The 5K run/walk will be held at the Millicoma Intermediate School’s track and field area Sept. 30, at 260 Second Ave. in Eastside. The route will circle the Millicoma Dike twice and then once around the track, where numerous stations will be placed throughout with volunteers and students throwing non-toxic color powder at runners as they pass.
The event is a part of the club’s yearlong effort to help raise funds for local programs that work in helping to alleviate food insecurity among the community’s youth. The proceeds will go specifically toward the ARK project and Oregon Coast Community Action’s (ORCCA) Bear Snack Pack program, which provides food to children during holiday breaks and over the weekends when school is not in session.
Marshfield High School senior Brooke Pedro, one the club’s head coordinators, initially joined the club her freshmen year as a stagehand for its annual pageant competition.
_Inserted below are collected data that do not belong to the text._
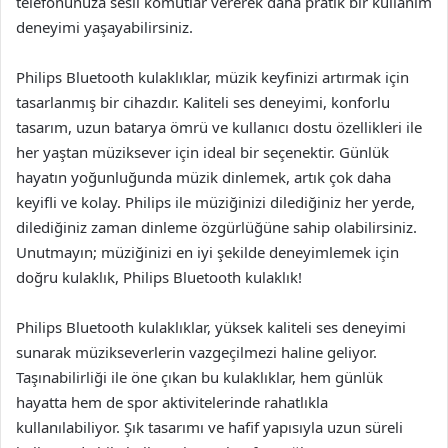
telefonunuza sesli komutlar vererek daha pratik bir kullanım
deneyimi yaşayabilirsiniz.
Philips Bluetooth kulaklıklar, müzik keyfinizi artırmak için
tasarlanmış bir cihazdır. Kaliteli ses deneyimi, konforlu
tasarım, uzun batarya ömrü ve kullanıcı dostu özellikleri ile
her yaştan müziksever için ideal bir seçenektir. Günlük
hayatın yoğunluğunda müzik dinlemek, artık çok daha
keyifli ve kolay. Philips ile müziğinizi dilediğiniz her yerde,
dilediğiniz zaman dinleme özgürlüğüne sahip olabilirsiniz.
Unutmayın; müziğinizi en iyi şekilde deneyimlemek için
doğru kulaklık, Philips Bluetooth kulaklık!
Philips Bluetooth kulaklıklar, yüksek kaliteli ses deneyimi
sunarak müzikseverlerin vazgeçilmezi haline geliyor.
Taşınabilirliği ile öne çıkan bu kulaklıklar, hem günlük
hayatta hem de spor aktivitelerinde rahatlıkla
kullanılabiliyor. Şık tasarımı ve hafif yapısıyla uzun süreli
As she learned more about the group and its mission to feed hungry, young students the more she said she knew she had made the right choice.
“In school you see kids who don’t have as much as you do or who can’t afford a lot of things,” Pedro said. “So, it’s really rewarding to be a part of something like this where you can help those kids that you know need it.”
According to its website, ORCCA’s snack pack program has seen a decline over the years in the amount of children it has been able to serve. From its first year, the program served about 750 children to only 435 children in 2016. However, during the last school year the program was able to serve about 100 kids more.
In a 2018 Oregon Center for Public Policy report, there are 2,810 children (about 24 percent of the county’s population) in Coos County who are considered to be food insecure -- meaning they do not have stable access to nutritious, affordable food.
The Charity Club, which was established in the '90s, works to help young adults realize the importance of giving back to their community and learning how to service others, said club advisor Jennifer Bunnel via email.
The new group of students is the 13th group Bunnel has worked with. Throughout the year the group will host a number of charity events such as the “Color the Marsh” run as well as sell calendars, holiday food baskets and tickets to its end-of-the year pageant. The students do earn volunteer hours through their contributions.
The club recently changed its structure and name to make sure it is in compliance with Title IX of the Education Amendments Act of 1972, which means an education program or activity cannot exclude members from joining based on their gender or sex.
As a result, the club allows for both female and male students to be elected by their peers to join. The students selected will then choose a teammate to assist them throughout the year in their fundraising goals. At the end of the school year, the students will compete for a crown in the MHS Charity Program Pageant, where they will tally up how much they’ve raised as well as compete in a variety of categories.
“The pageant is a fun way for the community to see what we’ve been doing all throughout the year and get to meet us,” said Pedro. “We don’t have a formal date yet, but it will be sometime around early April.”
The “Color the Marsh” run is scheduled to begin at 1 p.m. Sept. 30. Pedro said runners can pick up pre-registration forms at the Marshfield High School main office or do so on the day of the race at noon. The cost to register is $20 for adults and $10 for children ages 3 to 12. All the proceeds will go toward the ARK and Bear Snack Pack programs.
“It’s a fun event,” said Pedro. “You will get messy, sprayed with powder and help out a good cause.”